Flow Logs require an IAM role with logs:CreateLogGroup, logs:CreateLogStream,
logs:PutLogEvents permissions. Enabling Flow Logs is a non-disruptive operation.
Security Group Not Attached to Expected ENI
Use aws ec2 describe-network-interfaces --filters "Name=group-id,Values=<sg-id>"
to find all ENIs associated with a Security Group. If the expected ENI is missing,
check whether the instance was replaced (Auto Scaling) or the SG was modified.
Transit Gateway Route Propagation Disabled
If TGW routes are missing, verify propagation is enabled on the TGW Route Table
for the relevant VPC attachment. Use aws ec2 get-transit-gateway-route-table-propagations
to check. Disabled propagation requires manual static route entries.

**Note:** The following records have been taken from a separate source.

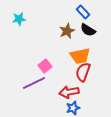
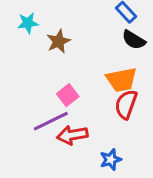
brown star: (67, 31) -> (59, 41), moved
red arrow: (69, 92) -> (72, 135), moved

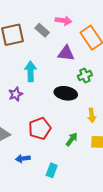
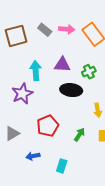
pink arrow: (63, 21) -> (67, 29), moved
purple triangle: (66, 53) -> (62, 65), moved
purple star: (16, 94) -> (22, 94), size x1.5

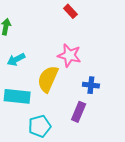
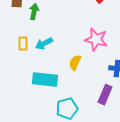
yellow semicircle: (48, 79) -> (75, 63), size x0.6

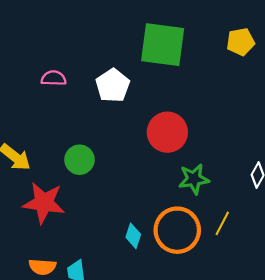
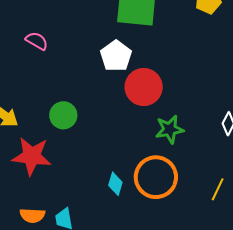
pink semicircle: (54, 78) -> (37, 41), turned 30
white pentagon: (113, 86) -> (116, 56), moved
yellow line: (222, 223) -> (218, 189), moved

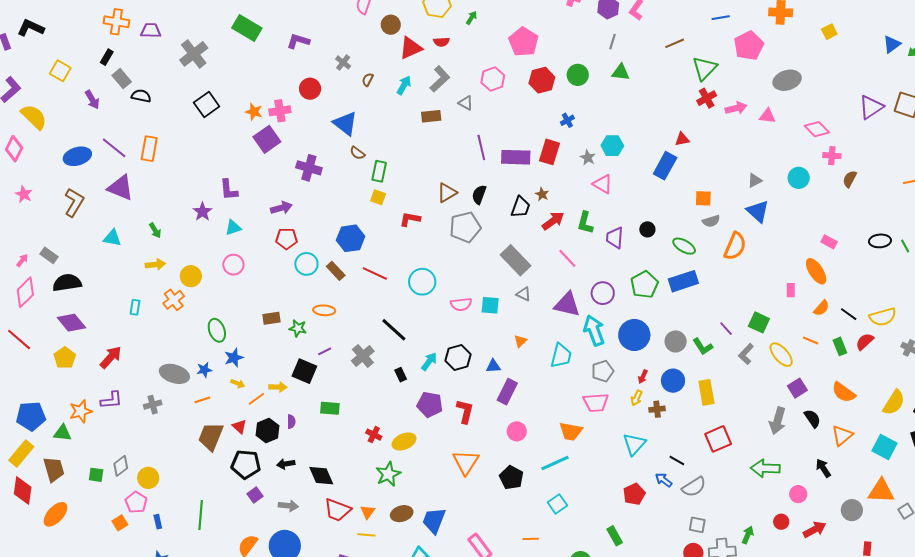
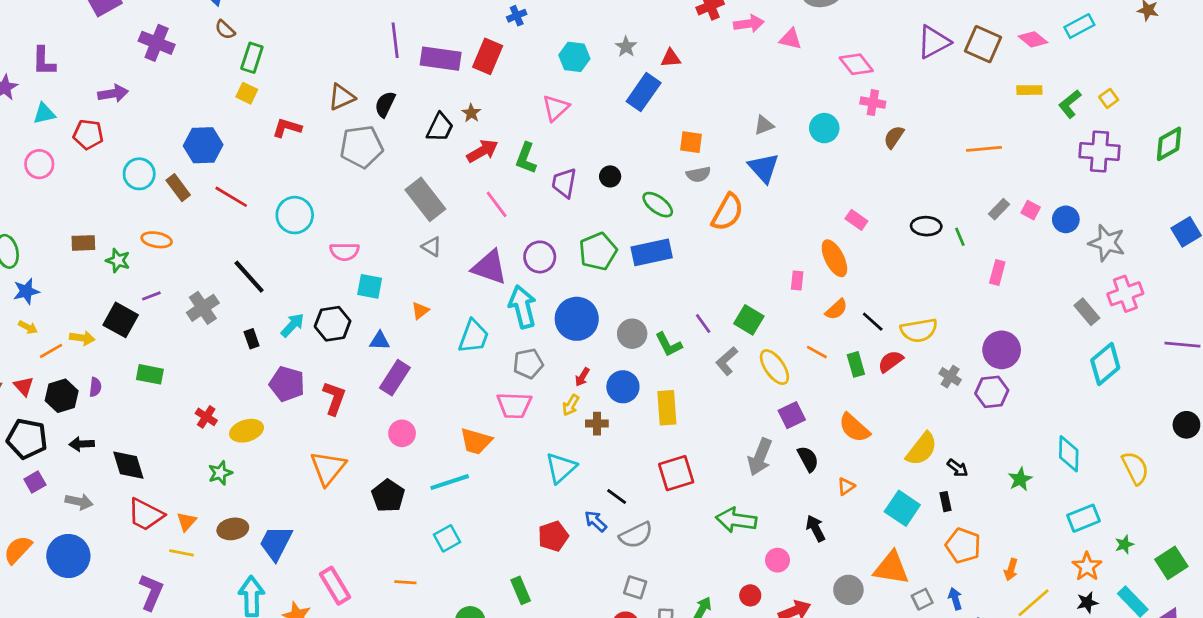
gray star: (588, 158) -> (626, 47), moved
pink triangle: (603, 184) -> (556, 108), turned 40
red pentagon: (287, 239) -> (88, 134), moved
cyan square: (490, 305) -> (370, 286), moved
orange triangle: (842, 435) -> (846, 486), size x0.6
green star: (388, 474) -> (220, 473), size x0.7

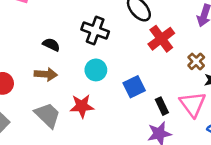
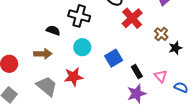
black semicircle: (51, 45) -> (53, 30), moved
pink triangle: (193, 104) -> (161, 76), moved, size x0.6

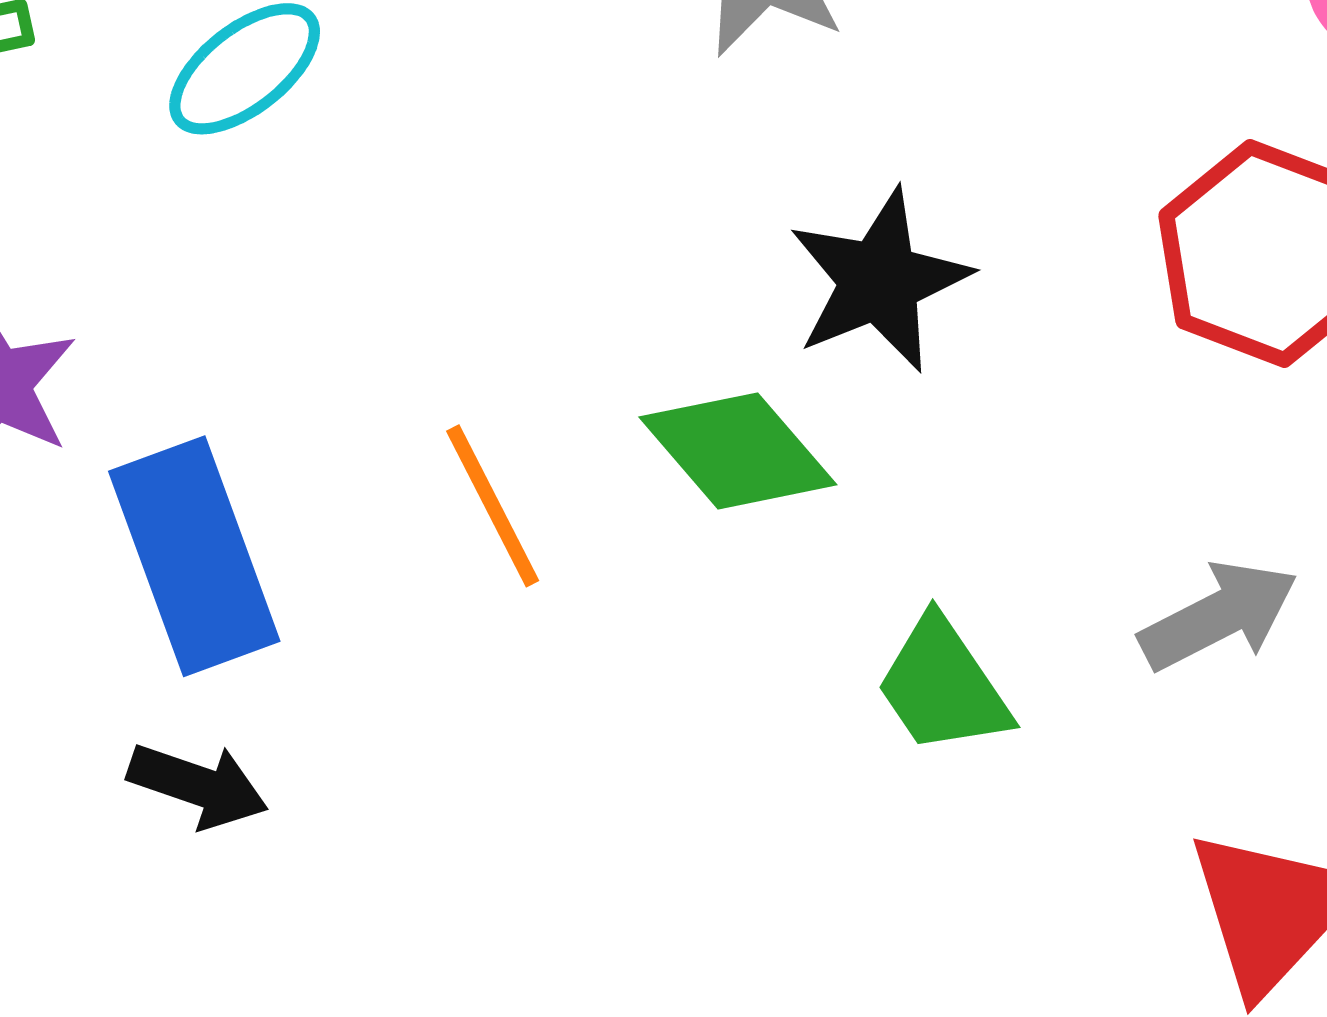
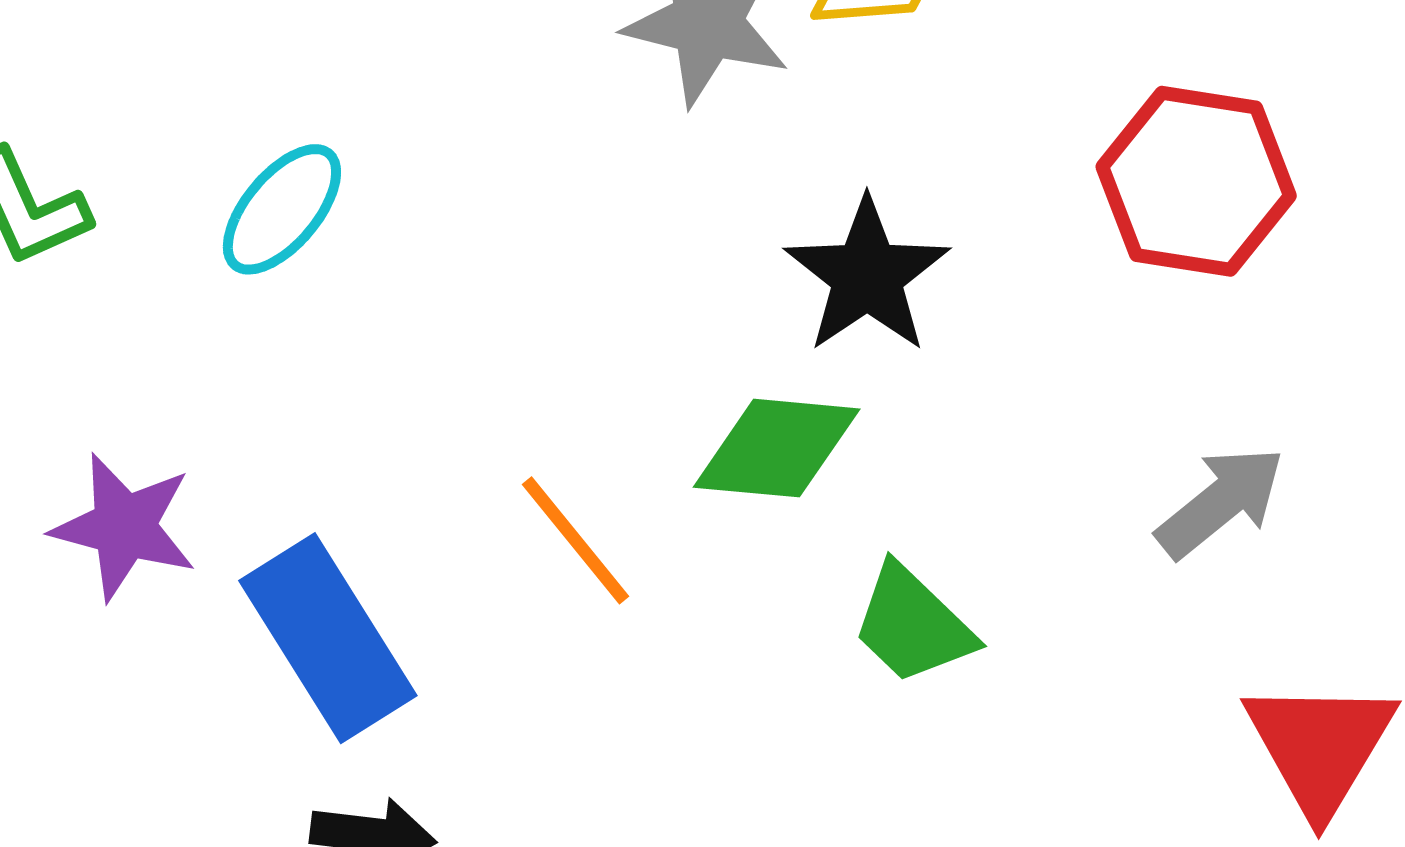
green diamond: (738, 451) -> (777, 448), turned -32
green trapezoid: (943, 686) -> (913, 625), moved

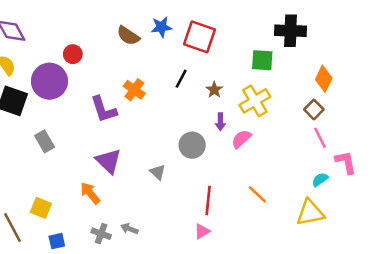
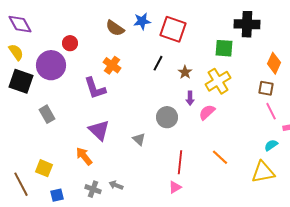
orange cross: (134, 90) -> (112, 65), moved
brown square: (314, 109) -> (266, 88), turned -35

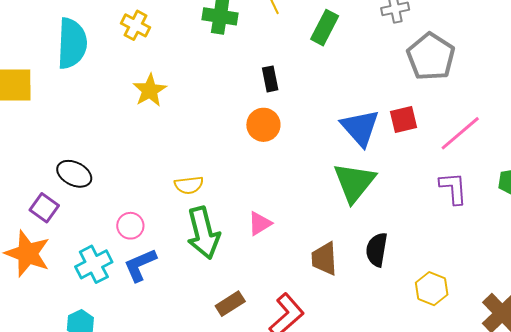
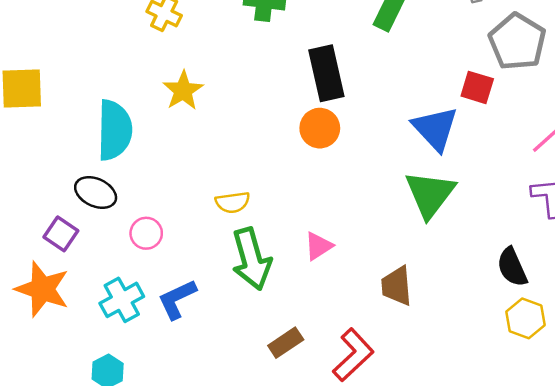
cyan semicircle: (72, 43) -> (114, 130), moved
black rectangle: (270, 79) -> (326, 73), size x1.8
red square: (404, 120) -> (477, 87), moved, turned 32
pink circle: (130, 226) -> (146, 233), moved
black semicircle: (377, 250) -> (512, 267), moved, turned -32

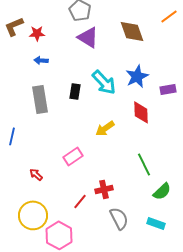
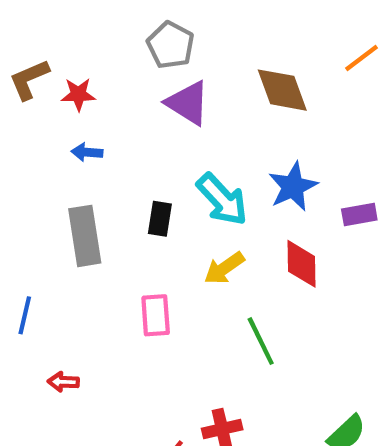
yellow arrow: (105, 128) -> (224, 268), moved
pink rectangle: (73, 156) -> (156, 315), moved, turned -60
green line: (144, 164) -> (261, 341), moved
red arrow: (36, 174) -> (63, 382), moved, turned -40

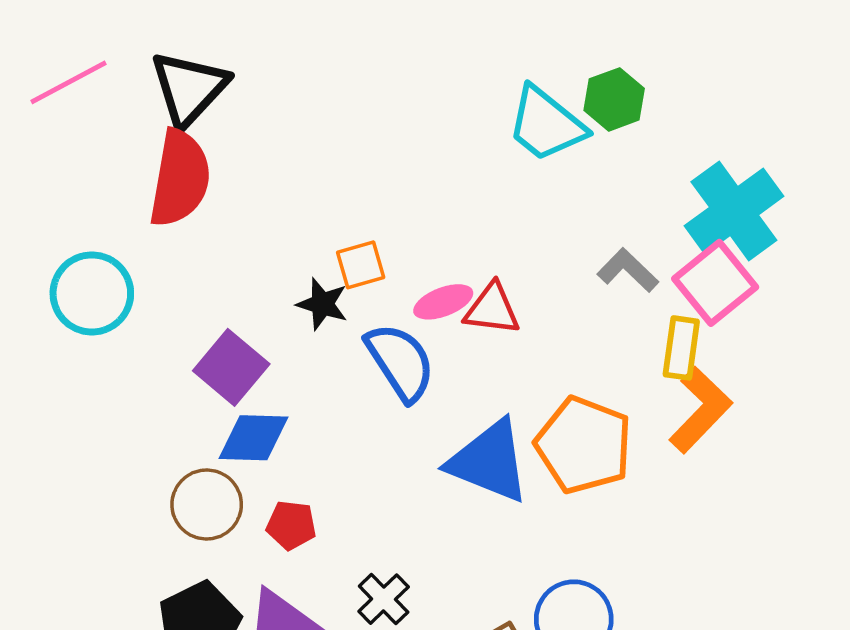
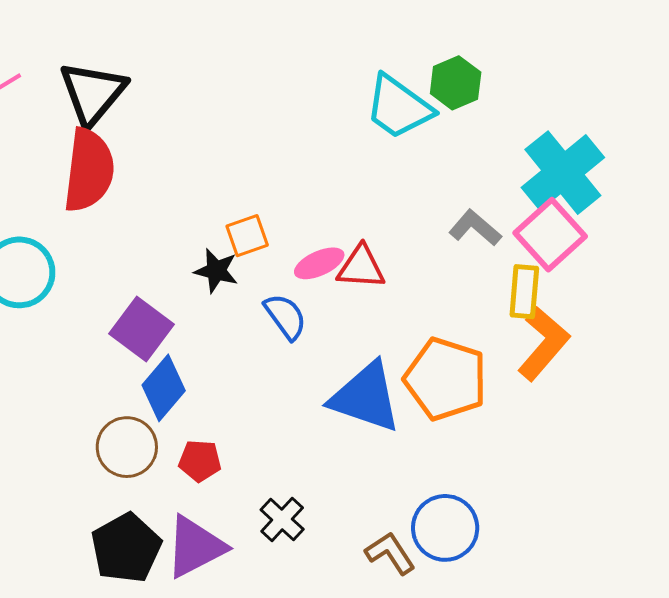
blue semicircle: (400, 362) -> (285, 316), size x0.7
blue diamond: (253, 438) -> (164, 388), turned -48

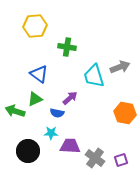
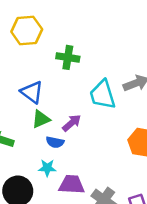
green triangle: (35, 99) -> (41, 119), moved

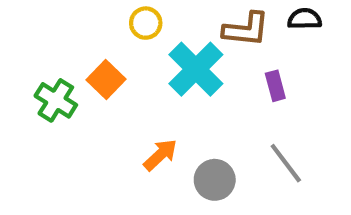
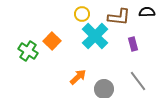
yellow circle: (146, 23) -> (82, 14), moved

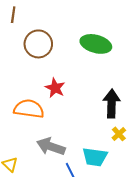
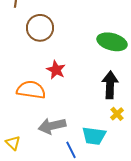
green ellipse: (96, 44) -> (112, 42), moved
gray arrow: (51, 146) -> (52, 126), turned -32

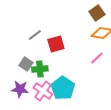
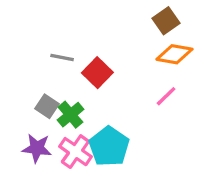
gray line: (35, 35) -> (62, 58), turned 48
red square: (56, 44) -> (97, 73), turned -30
green cross: (40, 69) -> (70, 115), turned -35

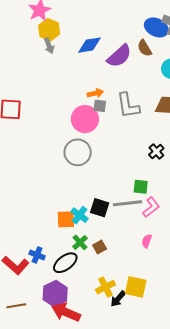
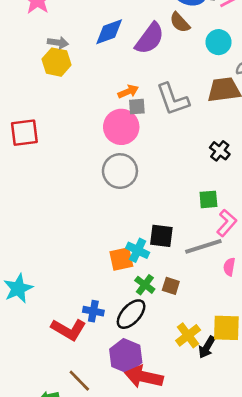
yellow hexagon: (49, 30) -> (57, 62), moved
gray arrow: (49, 46) -> (58, 43), turned -49
gray line: (127, 203) -> (203, 246), moved
brown square: (100, 247) -> (171, 286), turned -32
brown line: (16, 306) -> (79, 381), turned 66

Black-Hole Routes in Route Tables
Routes with status "blackhole" occur when the target resource (NAT Gateway, VPC Peering Connection, TGW Attachment) is deleted but the route entry remains. Identify affected subnets and either remove the route or create a replacement target.
Cross-Account VPC Audit
For multi-account environments using AWS Organizations, use aws sts assume-role
to obtain temporary credentials for each account. Alternatively, use AWS Config
aggregator or AWS RAM (Resource Access Manager) shared resources for centralized visibility.